Peut-on se passer de l'Etat ?
Extrait du document
«
Définition des termes du sujet
« Se passer de », c'est faire sans, pouvoir vivre sans, ne pas avoir besoin de.
L'État, c'est à la fois la communauté politique et tous les systèmes qui la régissent.
C'est une instance
d'organisation commune qui a d'importantes conséquences sur la manière de vivre des membres de cette
communauté.
La question est ici celle de la nécessité de la relation des individus – en tant qu'individus – à l'État.
Il semble assez délicat de se représenter une vue humaine hors de tout cadre communautaire et de tout cadre
étatique.
Que nous en soyons conscients ou non, nous avons l'habitude de vivre dans une communauté politique,
dans un État, et les conséquences que cela a sur notre manière de vivre nous semblent inévitables.
Il s'agit ici de
remettre en cause cette habitude de pensée.
Pour cela on peut imaginer ce que seraient des individus sans État : des êtres solitaires et incapables de
communiquer entre eux ? Des êtres sauvages dont toutes les relations seraient marquées par la violence ? Ou, au
contraire, et comme le veut l'idéal anarchiste, des êtres sages et pleinement responsables d'eux-mêmes et
capables d'entretenir des relations de justice avec leurs semblables sans être soumis à la pression de la
communauté ?
On peut aussi se demander ce qu'apporte l'État à l'individu – et donc ce que l'individu perdrait s'il se passait d'État :
une sécurité ? un accomplissement (et alors on envisagerait une nature proprement politique de l'humain) ? ou un
asservissement ?
Les pistes pour explorer la nécessité de la relation de l'individu à l'Etat sont multiples et dépendent des définitions
que l'on donne de l'Etat (facteur d'organisation ? de sécurité ? ou de coercition ?) et de l'individu.
Références utiles
Rousseau, Du Contrat social
Hobbes, Léviathan
Platon, La République
Textes à utiliser
Bakounine
« Qu'est-ce que l'État ? C'est, nous répondent les métaphysiciens et les docteurs en droit, c'est la chose publique ;
les intérêts, le bien collectif et le droit de tout le monde, opposés à l'action dissolvante des intérêts et des passions
égoïstes de chacun.
C'est la justice et la réalisation de la morale et de la vertu sur terre.
Par conséquent, il n'est
point d'acte plus sublime ni de plus grand devoir pour les individus que de se dévouer, de se sacrifier, et au besoin
de mourir pour le triomphe, pour la puissance de l'État [...].

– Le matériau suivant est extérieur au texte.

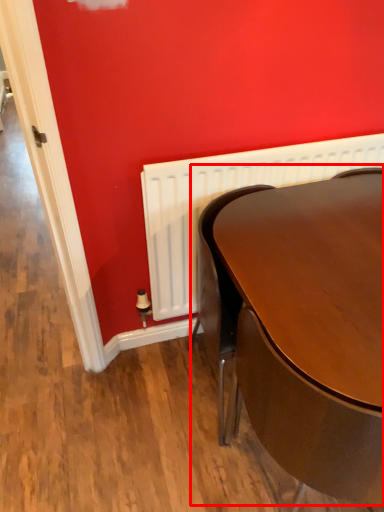 Question: Observing the image, what is the correct spatial positioning of table (annotated by the red box) in reference to radiator?

Choices:
 (A) right
 (B) left

Answer: (A) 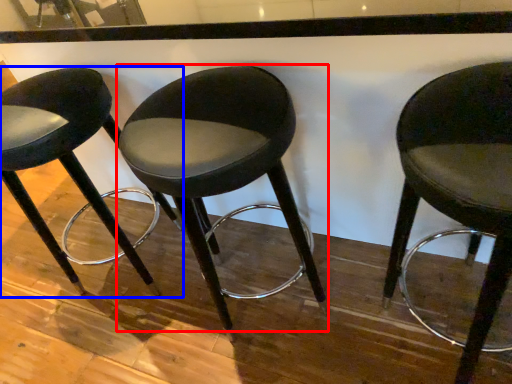 Question: Which object is further to the camera taking this photo, chair (highlighted by a red box) or chair (highlighted by a blue box)?

Choices:
 (A) chair
 (B) chair

Answer: (B) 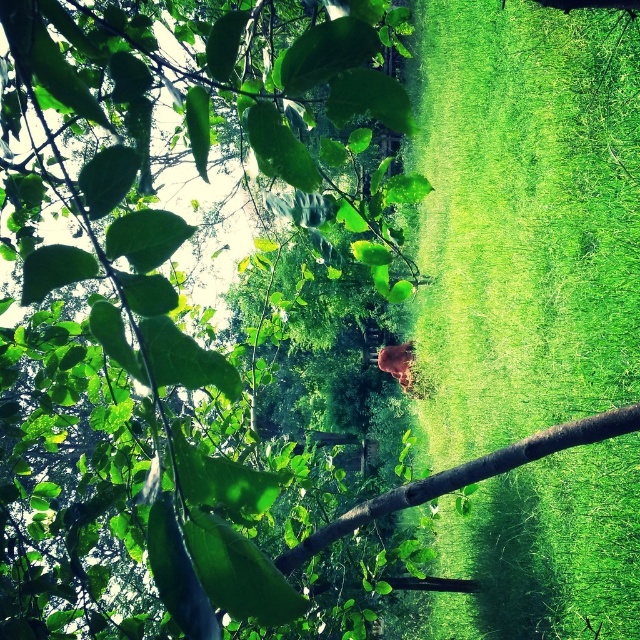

Voyons maintenant si cette théologie politique, de
même que la théologie religieuse, ne cache pas, sous de très belles et de très poétiques apparences, des réalités
très communes et très sales.
Analysons d'abord l'idée même de l'État, telle que nous la présentent ses prôneurs.
C'est le sacrifice de la liberté naturelle et des intérêts de chacun - individus aussi bien qu'unités collectives
comparativement petites : associations, communes et provinces - aux intérêts et à la liberté de tout le monde, à la
prospérité du grand ensemble.
Mais ce tout le monde, ce grand ensemble, qu'est-il en réalité ? C'est l'agglomération
de tous les individus et de toutes les collectivités humaines plus restreintes qui le composent.
Mais, du moment que
pour le composer et pour s'y coordonner tous les intérêts individuels et locaux doivent être sacrifiés, le tout, qui est
censé les représenter, qu'est-il en effet ? Ce n'est pas l'ensemble vivant, laissant respirer chacun à son aise et
devenant d'autant plus fécond, plus puissant et plus libre que plus largement se développent en son sein la pleine
liberté et la prospérité de chacun ; ce n'est point la société humaine naturelle, qui confirme et augmente la vie de
chacun par la vie de tous ; c'est, au contraire, l'immolation de chaque individu comme de toutes les associations
locales, l'abstraction destructive de la société vivante, la limitation ou, pour mieux dire, la complète négation de la
vie et du droit de toutes les parties qui composent tout le monde, pour le soi-disant bien de tout le monde : c'est
l'État, c'est l'autel de la religion politique sur lequel la société naturelle est toujours immolée : une universalité
dévorante, vivant de sacrifices humains ».
»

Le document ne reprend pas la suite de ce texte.